▶ **Problem details**: Omit the pictures, then reproduce exactly the line bearing "Противодействие идеол" and every line after it up to and including the last line of the entries below.

▶ **Collected data**:
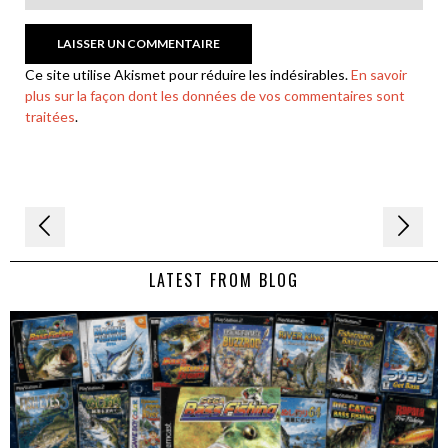
Ce site utilise Akismet pour réduire les indésirables.
En savoir
plus sur la façon dont les données de vos commentaires sont
traitées
.
Navigation
de
LATEST FROM BLOG
l’article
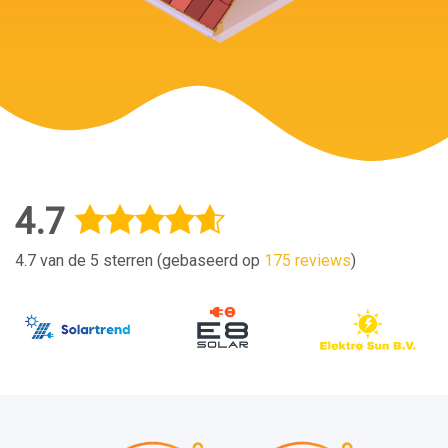
4.7
4.7 van de 5 sterren (gebaseerd op
175 reviews
)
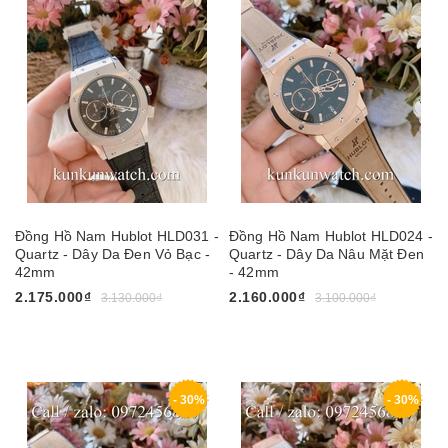
Đồng Hồ Nam Hublot HLD031 -
Đồng Hồ Nam Hublot HLD024 -
Quartz - Dây Da Đen Vỏ Bạc -
Quartz - Dây Da Nâu Mặt Đen
42mm
- 42mm
2.175.000₫
2.160.000₫
3.130.000₫
3.100.000₫
- 30%
- 30%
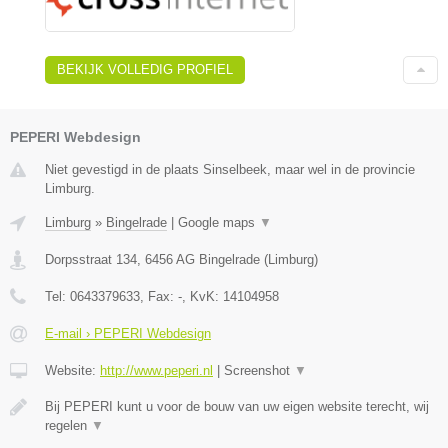
BEKIJK VOLLEDIG PROFIEL
PEPERI Webdesign
Niet gevestigd in de plaats Sinselbeek, maar wel in de provincie
Limburg.
Limburg
»
Bingelrade
|
Google maps
▼
Dorpsstraat 134
,
6456 AG
Bingelrade
(
Limburg
)
Tel:
0643379633
, Fax:
-
, KvK:
14104958
E-mail › PEPERI Webdesign
Website:
http://www.peperi.nl
|
Screenshot
▼
Bij PEPERI kunt u voor de bouw van uw eigen website terecht, wij
regelen
▼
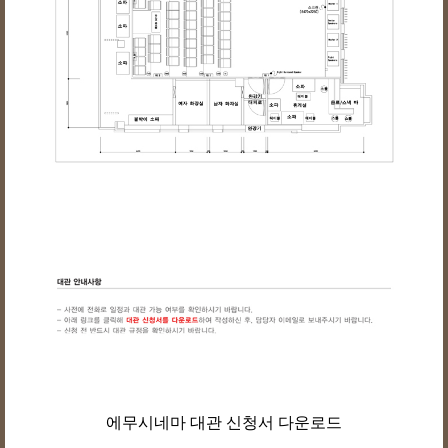
에무시네마 대관 신청서 다운로드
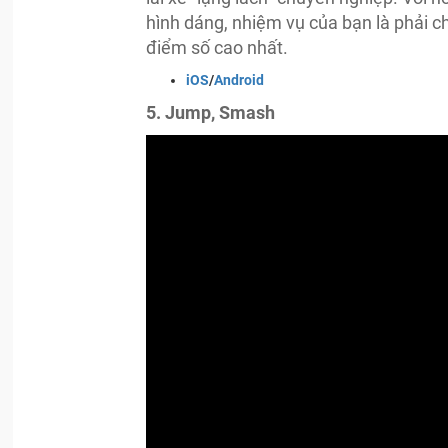
hình dáng, nhiệm vụ của bạn là phải 
điểm số cao nhất.
iOS
/
Android
5. Jump, Smash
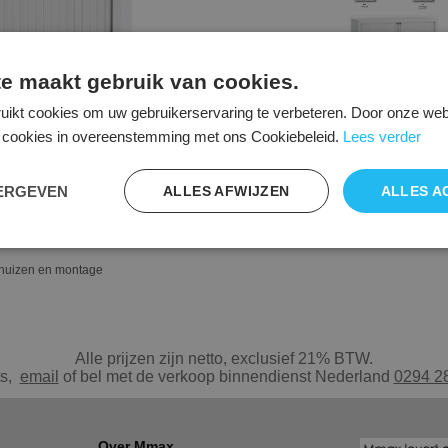
e maakt gebruik van cookies.
uikt cookies om uw gebruikerservaring te verbeteren. Door onze webs
le cookies in overeenstemming met ons Cookiebeleid.
Lees verder
EERGEVEN
ALLES AFWIJZEN
ALLES A
inhuizen en montage
Alle prijzen zijn netto, exclusief 21% BTW.
ts,
e
mail
of bel met de verkoop binnendienst Nederland
0294 2
Over Mmax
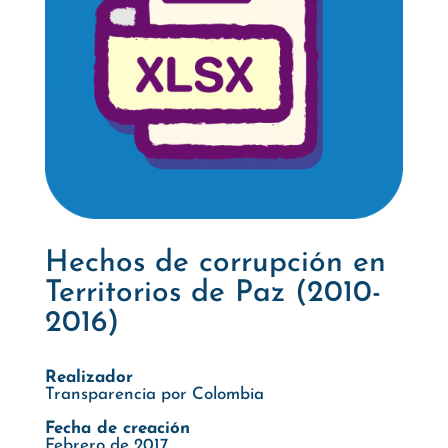
Hechos de corrupción en
Territorios de Paz (2010-
2016)
Realizador
Transparencia por Colombia
Fecha de creación
Febrero de 2017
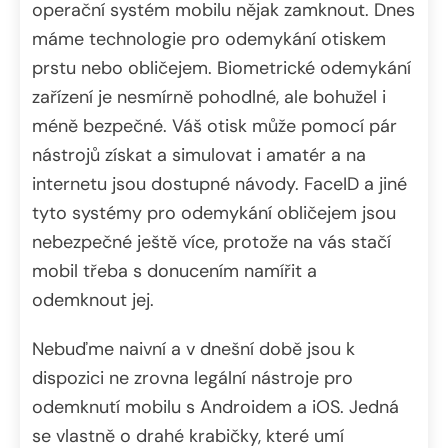
operační systém mobilu nějak zamknout. Dnes
máme technologie pro odemykání otiskem
prstu nebo obličejem. Biometrické odemykání
zařízení je nesmírně pohodlné, ale bohužel i
méně bezpečné. Váš otisk může pomocí pár
nástrojů získat a simulovat i amatér a na
internetu jsou dostupné návody. FaceID a jiné
tyto systémy pro odemykání obličejem jsou
nebezpečné ještě více, protože na vás stačí
mobil třeba s donucením namířit a
odemknout jej.
Nebuďme naivní a v dnešní době jsou k
dispozici ne zrovna legální nástroje pro
odemknutí mobilu s Androidem a iOS. Jedná
se vlastně o drahé krabičky, které umí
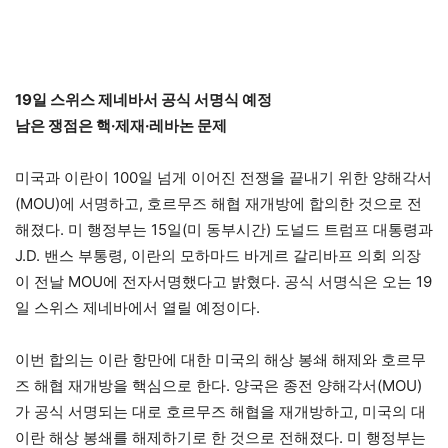
19일 스위스 제네바서 공식 서명식 예정
남은 쟁점은 핵·제재·레바논 문제
미국과 이란이 100일 넘게 이어진 전쟁을 끝내기 위한 양해각서
(MOU)에 서명하고, 호르무즈 해협 재개방에 합의한 것으로 전
해졌다. 미 행정부는 15일(미 동부시간) 도널드 트럼프 대통령과
J.D. 밴스 부통령, 이란의 모하마드 바게르 갈리바프 의회 의장
이 전날 MOU에 전자서명했다고 밝혔다. 공식 서명식은 오는 19
일 스위스 제네바에서 열릴 예정이다.
이번 합의는 이란 항만에 대한 미국의 해상 봉쇄 해제와 호르무
즈 해협 재개방을 핵심으로 한다. 양국은 종전 양해각서(MOU)
가 공식 서명되는 대로 호르무즈 해협을 재개방하고, 미국의 대
이란 해상 봉쇄를 해제하기로 한 것으로 전해졌다. 미 행정부는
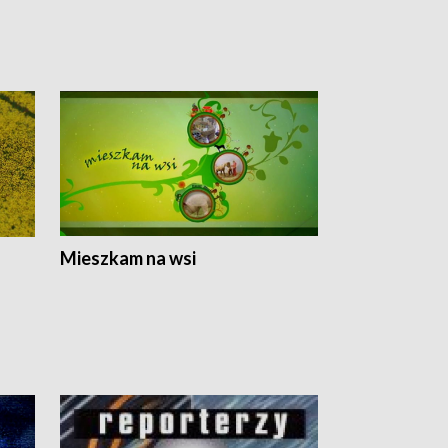
Mieszkam na wsi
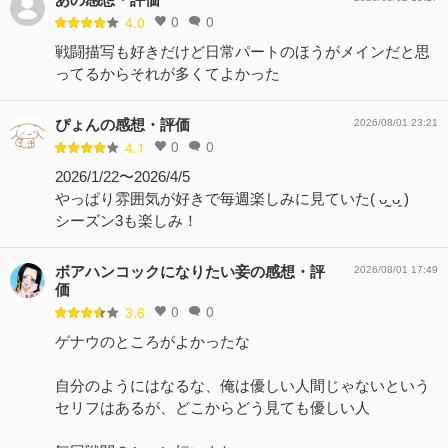
0
0
4.0
戦闘描写も好きだけど日常パートのほうがメインだと思
ってるからそれが多くてよかった
ぴょんの感想・評価
2026/08/01 23:21
0
0
4.1
2026/1/22〜2026/4/5
やっぱり雰囲気が好きで毎週楽しみに見ていた( ᴗ͈ˬᴗ͈ )
シーズン3も楽しみ！
ボアハンコックになりたい妾の感想・評
2026/08/01 17:49
価
0
0
3.6
ゲナウのところがよかったな
自分のようにはなるな、俺は優しい人間じゃないという
セリフはあるが、どこからどう見ても優しい人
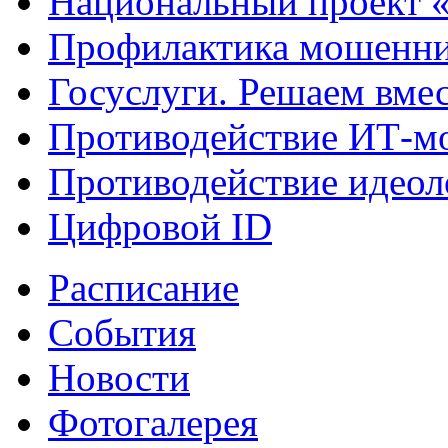
Национальный проект 
Профилактика мошенни
Госуслуги. Решаем вме
Противодействие ИТ-м
Противодействие идеол
Цифровой ID
Расписание
События
Новости
Фотогалерея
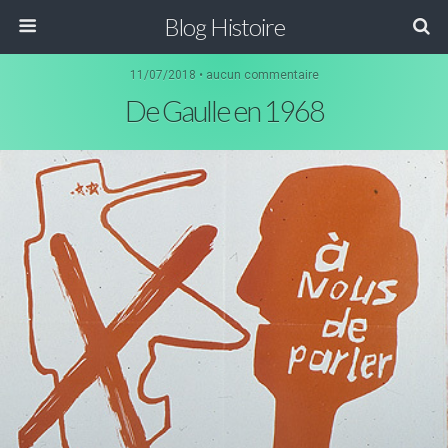
Blog Histoire
11/07/2018 • aucun commentaire
De Gaulle en 1968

▶ **Exercise output**:
Противодействие идеол
Цифровой ID
Расписание
События
Новости
Фотогалерея
Blog Histoire
11/07/2018 • aucun commentaire
De Gaulle en 1968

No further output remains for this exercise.